- TASK STATEMENT: Would you write out, word for word, each line of the records below from the top through the one holding "info@solarverein-berlin.de"?
*** RECORD EXCERPTS Section Begins ***
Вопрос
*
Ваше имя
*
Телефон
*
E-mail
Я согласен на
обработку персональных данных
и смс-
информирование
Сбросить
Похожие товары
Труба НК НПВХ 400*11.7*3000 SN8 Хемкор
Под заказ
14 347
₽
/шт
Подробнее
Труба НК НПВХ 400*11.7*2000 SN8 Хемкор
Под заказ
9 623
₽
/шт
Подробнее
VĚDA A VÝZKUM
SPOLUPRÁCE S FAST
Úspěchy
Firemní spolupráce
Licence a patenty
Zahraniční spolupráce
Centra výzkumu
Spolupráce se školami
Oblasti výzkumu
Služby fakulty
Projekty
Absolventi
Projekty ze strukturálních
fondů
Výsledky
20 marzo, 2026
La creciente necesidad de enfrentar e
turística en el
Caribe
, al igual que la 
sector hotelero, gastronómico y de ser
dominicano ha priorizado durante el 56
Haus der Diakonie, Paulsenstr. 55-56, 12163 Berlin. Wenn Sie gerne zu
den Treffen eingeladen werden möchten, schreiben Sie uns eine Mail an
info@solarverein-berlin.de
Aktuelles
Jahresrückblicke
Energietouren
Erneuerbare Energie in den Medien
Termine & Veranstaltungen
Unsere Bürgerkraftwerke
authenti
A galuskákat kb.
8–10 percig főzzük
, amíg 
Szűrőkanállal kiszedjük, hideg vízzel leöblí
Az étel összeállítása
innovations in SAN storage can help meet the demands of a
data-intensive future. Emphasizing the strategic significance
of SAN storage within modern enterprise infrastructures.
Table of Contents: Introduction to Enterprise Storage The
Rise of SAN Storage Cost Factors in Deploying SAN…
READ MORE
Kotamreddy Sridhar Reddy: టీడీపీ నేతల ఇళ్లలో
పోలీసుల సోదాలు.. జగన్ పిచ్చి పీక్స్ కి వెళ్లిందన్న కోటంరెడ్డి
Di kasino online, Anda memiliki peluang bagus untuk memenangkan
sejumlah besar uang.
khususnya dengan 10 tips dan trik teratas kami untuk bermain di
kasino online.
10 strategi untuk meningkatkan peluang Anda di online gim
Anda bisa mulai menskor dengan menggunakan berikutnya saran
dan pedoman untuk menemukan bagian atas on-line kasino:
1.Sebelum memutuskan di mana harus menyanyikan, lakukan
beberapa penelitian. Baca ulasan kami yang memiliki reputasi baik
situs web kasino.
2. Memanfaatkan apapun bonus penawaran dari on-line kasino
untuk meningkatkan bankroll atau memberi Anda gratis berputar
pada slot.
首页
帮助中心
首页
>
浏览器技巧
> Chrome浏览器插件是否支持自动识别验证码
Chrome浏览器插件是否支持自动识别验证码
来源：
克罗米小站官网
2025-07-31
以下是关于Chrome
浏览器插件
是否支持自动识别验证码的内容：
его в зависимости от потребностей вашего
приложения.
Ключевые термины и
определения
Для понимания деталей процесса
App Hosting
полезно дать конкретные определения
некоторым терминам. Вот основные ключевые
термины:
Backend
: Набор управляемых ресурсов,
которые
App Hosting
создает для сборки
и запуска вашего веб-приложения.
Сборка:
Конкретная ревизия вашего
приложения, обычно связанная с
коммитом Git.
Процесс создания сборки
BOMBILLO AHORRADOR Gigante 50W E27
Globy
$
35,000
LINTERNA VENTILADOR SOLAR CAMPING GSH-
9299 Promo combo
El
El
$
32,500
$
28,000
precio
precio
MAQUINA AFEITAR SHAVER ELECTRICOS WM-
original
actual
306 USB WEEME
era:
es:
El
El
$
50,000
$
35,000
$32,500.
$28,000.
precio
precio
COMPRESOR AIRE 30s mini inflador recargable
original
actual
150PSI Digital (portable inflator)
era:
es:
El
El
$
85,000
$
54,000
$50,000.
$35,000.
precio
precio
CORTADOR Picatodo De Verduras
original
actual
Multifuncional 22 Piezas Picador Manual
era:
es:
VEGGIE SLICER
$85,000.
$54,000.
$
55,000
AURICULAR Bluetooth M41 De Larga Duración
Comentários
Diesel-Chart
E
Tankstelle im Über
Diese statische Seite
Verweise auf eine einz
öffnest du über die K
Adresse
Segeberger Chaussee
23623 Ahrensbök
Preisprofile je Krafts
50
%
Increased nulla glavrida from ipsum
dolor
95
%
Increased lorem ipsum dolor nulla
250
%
*** RECORD EXCERPTS Section Ends ***
- SOLUTION TO THIS EXERCISE:
Вопрос
*
Ваше имя
*
Телефон
*
E-mail
Я согласен на
обработку персональных данных
и смс-
информирование
Сбросить
Похожие товары
Труба НК НПВХ 400*11.7*3000 SN8 Хемкор
Под заказ
14 347
₽
/шт
Подробнее
Труба НК НПВХ 400*11.7*2000 SN8 Хемкор
Под заказ
9 623
₽
/шт
Подробнее
VĚDA A VÝZKUM
SPOLUPRÁCE S FAST
Úspěchy
Firemní spolupráce
Licence a patenty
Zahraniční spolupráce
Centra výzkumu
Spolupráce se školami
Oblasti výzkumu
Služby fakulty
Projekty
Absolventi
Projekty ze strukturálních
fondů
Výsledky
20 marzo, 2026
La creciente necesidad de enfrentar e
turística en el
Caribe
, al igual que la 
sector hotelero, gastronómico y de ser
dominicano ha priorizado durante el 56
Haus der Diakonie, Paulsenstr. 55-56, 12163 Berlin. Wenn Sie gerne zu
den Treffen eingeladen werden möchten, schreiben Sie uns eine Mail an
info@solarverein-berlin.de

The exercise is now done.